21 and still a kissless virgin...is there hope

21 and still a kissless virgin...is there hope

Not if you ask Sup Forums

Stop looking to others for validation.

Especially places and people like Sup Forums

Stop focusing on getting laid, improve yourself, socialize more and it'll happen naturally.

nope

Obama campaigned on Hope, look where that got us.

The end.

/thread

Yes, there is. I knew a guy who lost his virginity at 30 and now he's even married and stuff.

Did your uncle all of a sudden not count?

I was a kissless virgin until 21 too, then everything just went back to normal. Don’t worry about it.

22 and best I went was third base at 19. Most of the women out there are looking to wrap you around their finger, so you either get real lucky of off yourself at 40 due to loneliness. Now that's a plan.
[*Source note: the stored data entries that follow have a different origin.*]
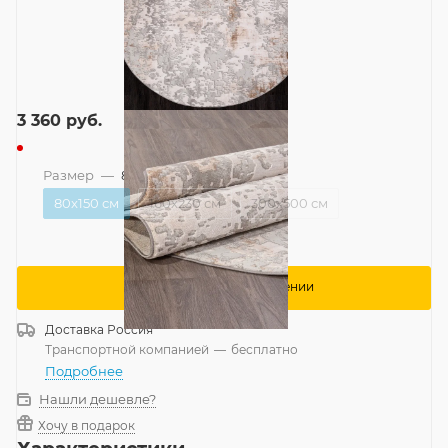
3 360
руб.
Размер
—
80x150 см
80x150 см
160x230 см
300x500 см
Сообщить о поступлении
Доставка
Россия
Транспортной компанией
—
бесплатно
Подробнее
Нашли дешевле?
Хочу в подарок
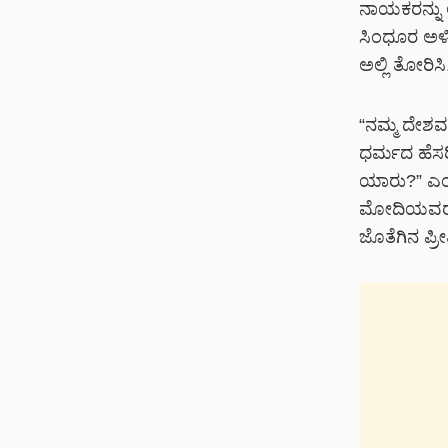
ನಾಯಕರನ್ನು 
ಸಿಂಧೂರ ಅಳಿಯ
ಅಲ್ಲಿ ತೋರಿಸ
“ನಮ್ಮ ದೇಶವನ್
ಧರ್ಮದ ಹೆಸರಿ
ಯಾರು?” ಎಂದು 
ಮೋದಿಯವರ ನಾ
ಜೊತೆಗಿನ ಪ್ರೀ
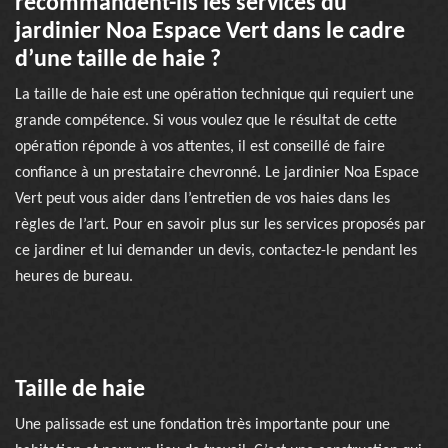
recommandent-ils les services du
jardinier Noa Espace Vert dans le cadre
d’une taille de haie ?
La taille de haie est une opération technique qui requiert une
grande compétence. Si vous voulez que le résultat de cette
opération réponde à vos attentes, il est conseillé de faire
confiance à un prestataire chevronné. Le jardinier Noa Espace
Vert peut vous aider dans l’entretien de vos haies dans les
règles de l’art. Pour en savoir plus sur les services proposés par
ce jardiner et lui demander un devis, contactez-le pendant les
heures de bureau.
Taille de haie
Une palissade est une fondation très importante pour une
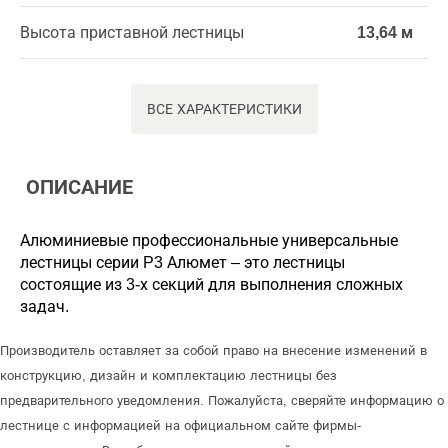
Высота приставной лестницы
13,64 м
ВСЕ ХАРАКТЕРИСТИКИ
ОПИСАНИЕ
Алюминиевые профессиональные универсальные
лестницы серии P3 Алюмет – это лестницы
состоящие из 3-х секций для выполнения сложных
задач.
Производитель оставляет за собой право на внесение изменений в
конструкцию, дизайн и комплектацию лестницы без
предварительного уведомления. Пожалуйста, сверяйте информацию о
лестнице с информацией на официальном сайте фирмы-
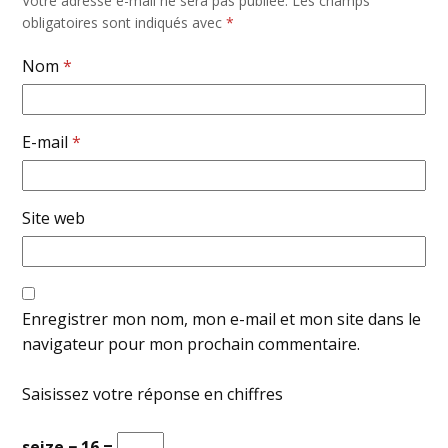
Votre adresse e-mail ne sera pas publiée.
Les champs
obligatoires sont indiqués avec
*
Nom
*
E-mail
*
Site web
Enregistrer mon nom, mon e-mail et mon site dans le
navigateur pour mon prochain commentaire.
Saisissez votre réponse en chiffres
seize − 16 =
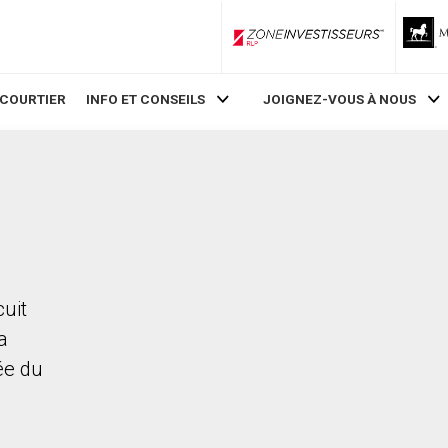
ZoneInvestisseurs RLP
 COURTIER
INFO ET CONSEILS
JOIGNEZ-VOUS À NOUS
cuit
a
rée du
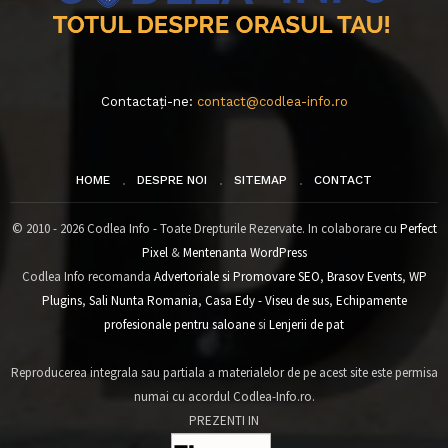
Contactați-ne:
contact@codlea-info.ro
HOME
DESPRE NOI
SITEMAP
CONTACT
© 2010 - 2026 Codlea Info - Toate Drepturile Rezervate. In colaborare cu
Perfect
Pixel
&
Mentenanta WordPress
Codlea Info recomanda
Advertoriale si Promovare SEO
,
Brasov Events
,
WP
Plugins
,
Sali Nunta Romania
,
Casa Edy - Viseu de sus
,
Echipamente
profesionale pentru saloane
si
Lenjerii de pat
Reproducerea integrala sau partiala a materialelor de pe acest site este permisa
numai cu acordul Codlea-Info.ro.
PREZENTI IN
Well unless you plan on letting it cripple you then ofc theres hope.

Just keep investing money in yourself

stop relegating all women into a sub-human category of manipulators and you might get a little further matey.

They're just people, some looking to fuck and find love much as you are. You've chosen to bury your head and blame your many failures on them instead of acknowledging the attempts, and improving beyond that.

Get your head out of your ass and start getting fit/reading and you'll get laid in no time.

Keep blaming chica's for your burgeoning sociopathy and you'll end up shooting up a school full of ladies out of bitterness.

Fag.

Sex is overrated. You feel no different the next day. Im 21.
I didn't realize this until I paid money to lose my virginity to a hooker and then ironically ended up having sex a week or two later naturally with a girl who would then become my girlfriend (still is).

23 here, still kissless/hugless virgo. it won't get better.

better kys

24 with almost no contact of girls of my age. All male high school, engineering at college and every person in IT is male, so i have low hopes of getting laid

27 y/o KV

Get on my level

>hugless

Kisless I get, but hugless user? How does one achieve that it's just so improbable

Well i imagine hes not in a situation where it can occur often, much like with the kiss.

I serve as a Royal Engineer mate, I'm fit and continually improving myself on a daily basis, whether it's through repairing vehicles or reading a novel in my downtime at the barracks.

I don't blame women and in no way have I stuck them in the sub-human category and I don't blame women for anything wrong in my life. It's clear to see you are projecting and have little to no fucking experience with women, if you did you would know alot of them are manipulators.

How about you leave that basement of yours and approach a woman instead of fapping to the numerous celeb threads.

Judging by the pic you posted, your likely suffering from slow mental development. Good luck living your life with the mental age of a 12 year old.

I just hope none of my Corp browse Sup Forums

Some chicks hug you when you first meet them, you hug em at the end of school years or birthdays or any sort of social event. Some of this shit is literally impossible to avoid how do you do it

I'm turning 21 in a week, attend a community college and am failing but bringing it back and have been doing better the last 2 semesters. I also got my first job but am only making around 12$ an hour. My hobbies are mainly sports, anime and video games but I'm really interested in trying other stuff too. Also, I'm obese. 240lb and half and inch under 6 feet.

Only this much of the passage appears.